Siyaset Bilimci ve sosyolog Dr. Zeynep Banu Dalaman, şiddetin ailede öğrenildiğini söyleyerek, “Şiddet öğrenilen bir davranış, çocuk ilk ailede sosyalleşiyor. Şiddeti ailesinde görüyorsa ikinci sosyal çevresi olan arkadaşlarında uygulamaya başlıyor. Böyle büyüyen çocuk şiddete başvuruyor” dedi.

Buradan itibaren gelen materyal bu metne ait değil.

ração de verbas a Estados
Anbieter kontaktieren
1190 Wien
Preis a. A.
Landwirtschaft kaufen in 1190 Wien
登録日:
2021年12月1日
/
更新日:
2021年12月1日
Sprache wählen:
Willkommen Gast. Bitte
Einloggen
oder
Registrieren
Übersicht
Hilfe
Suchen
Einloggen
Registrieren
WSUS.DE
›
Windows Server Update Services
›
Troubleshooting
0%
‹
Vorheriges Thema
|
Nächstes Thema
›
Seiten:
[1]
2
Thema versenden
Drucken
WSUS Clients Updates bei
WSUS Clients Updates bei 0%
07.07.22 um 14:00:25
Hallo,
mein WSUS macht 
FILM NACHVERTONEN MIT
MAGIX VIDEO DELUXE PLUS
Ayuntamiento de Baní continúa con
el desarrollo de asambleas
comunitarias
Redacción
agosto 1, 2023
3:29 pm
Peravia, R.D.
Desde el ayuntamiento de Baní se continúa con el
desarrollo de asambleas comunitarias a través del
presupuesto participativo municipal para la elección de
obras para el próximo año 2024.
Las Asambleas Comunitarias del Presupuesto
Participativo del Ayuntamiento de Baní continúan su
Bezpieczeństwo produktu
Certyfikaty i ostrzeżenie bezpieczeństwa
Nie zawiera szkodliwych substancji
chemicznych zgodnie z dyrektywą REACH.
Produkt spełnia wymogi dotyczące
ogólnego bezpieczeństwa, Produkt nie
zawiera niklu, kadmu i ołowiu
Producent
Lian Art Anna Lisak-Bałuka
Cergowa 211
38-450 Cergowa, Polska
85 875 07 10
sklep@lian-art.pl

İstanbul Ayvansaray Üniversitesi Siyaset Bilimi ve Uluslararası İlişkiler Bölümü Öğretim Üyesi Dr. Zeynep Banu Dalaman, kadın şiddetin önlenmesi için yapılması gerekenleri anlatarak, pandemiyle artan siber şiddete dikkat çekti. Dalaman, “Kadına yönelik şiddet vardı ama belli kültürel kalıplar içerisinde biz görmüyorduk. Birleşmiş Milletler (BM) tarafından 25 Kasım’larda dile getirilmeye başlandı ondan sonra dikkatimiz bu yöne çevrildi. Şiddeti çok küçük yaşta öğreniyoruz. Bizim jenerasyonda ailede, okulda bir öğretme metodu olarak bize gösteriliyordu. Şiddete sadece fiziksel olarak bakmamak lazım ekonomik, psikolojik türleri de var. Şiddet öğrenilen bir davranış, çocuk ilk ailede sosyalleşiyor. Çocuk şiddeti ailesinde görüyorsa ikinci sosyal çevresi arkadaşlarında uygulamaya başlıyor. Böyle büyüyen çocuk şiddete başvuruyor” diye konuştu.

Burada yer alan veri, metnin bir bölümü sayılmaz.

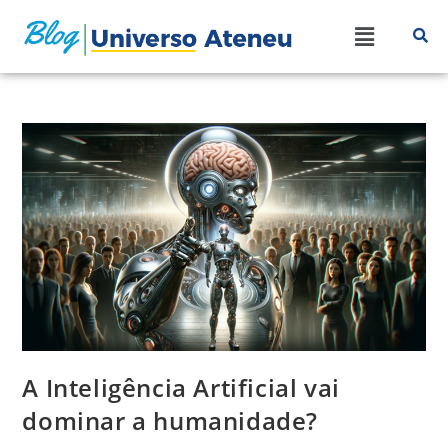
A Inteligência Artificial vai
dominar a humanidade?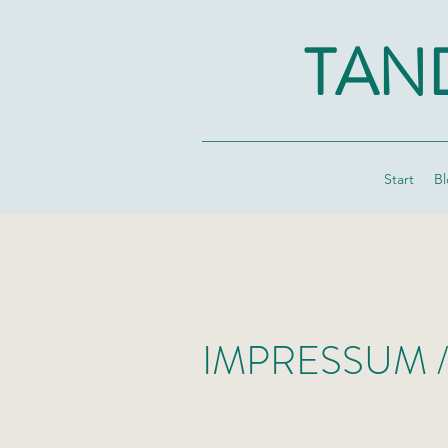
TAN
Start
Bl
IMPRESSUM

“PANDEMİDE KADINA YÖNELİK ŞİDDET ARTTI”
Dünyanın her yerinde pandemi sürecinde aile içi şiddetin arttığını söyleyen Dalaman, “Birleşmiş Milletler (BM) Kadın Birimi’nin yaptığı araştırmaya göre, pandemide şiddet gördüğü için çağrı merkezine gelen aramalar 5 kat artmış. Hacettepe Üniversitesi’nin 2014 yılında yaptığı bir araştırmaya göre şiddete uğrayan kadınların yüzde 89’u hiçbir yeri aramıyor, kimseye söylemiyor. Toplumun bu konuya duyarlılığı artması ve ALO 183, Kadın Destek Uygulaması (KADES) gibi uygulamalardan sonra bu rakamın yüzde 50’ye düştüğünü görüyoruz. Artık şiddet gören kadın ‘Kol kırılır, yen içinde kalır’ demiyor ve birlerine ulaşmaya çalışıyor. Ama bu uygulamalar yeterli değil örneğin akıllı telefonu olmayan kadınlar KADES’i indirip, kullanamaz. Bu zamana kadar bu uygulamayı 630 bin kadın telefonuna indirmiş. Görünmeyen, bilinmeyen daha çok vaka olduğunu düşünüyorum” ifadelerini kullandı.
“BİR TOKAT DEYİP GEÇMEYİN”
Pandemide mahkemelerin aile içi şiddet davalarına öncelik verdiğini aktaran Dalaman, “Türkiye bunu yapan birkaç ülkeden biri. Kanunlar şiddetin caydırıcı olması için yeterlidir fakat uygulanması gerekiyor. Kadınlar şiddeti gördükleri anda bu sadece bir tokat bile olsa mutlaka yardım almaları gerekiyor. O şiddet bir tokatla kalmaz. İçişleri Bakanlığı ciddi bir çalışma başlattı, personel alımı yaptı. Elektronik kelepçe uygulaması ocak ayında başlıyor. Kolluk güçleri de bu konuda yeteri kadar eğitim alırsa şiddet önlenebilir. Polisin takip etmesi, kadını korumaya alması gerekiyor” dedi.
“SİBER ŞİDDET DÜZENLEMESİ ŞART”
Dalaman, “Artık her şey internet; online platformlar normalimiz oldu, sosyal medyada da kadına yönelik şiddet çok arttı. Bununla ilgili de bir düzenleme gerekiyor, belki kanun çıkarılabilir. Bu düzenlemeler dünyada tartışılıyor yakında birtakım önlemler alınacak diye düşünüyorum. Sahte hesaplar üzerinden çok fazla yalan haberler dolaşıyor, linç kampanyaları yapılıyor. Sosyal medya hesapları TC kimlik numarasıyla açılacak şeklinde bir çalışma yapıldığını duydum. Sosyal medyada paylaşım yapan herkes bunun arkasında durmalıdır. Buna yönelik bir yasanın çıkması şart. Çünkü sosyal medya çöplük oldu” diye konuştu.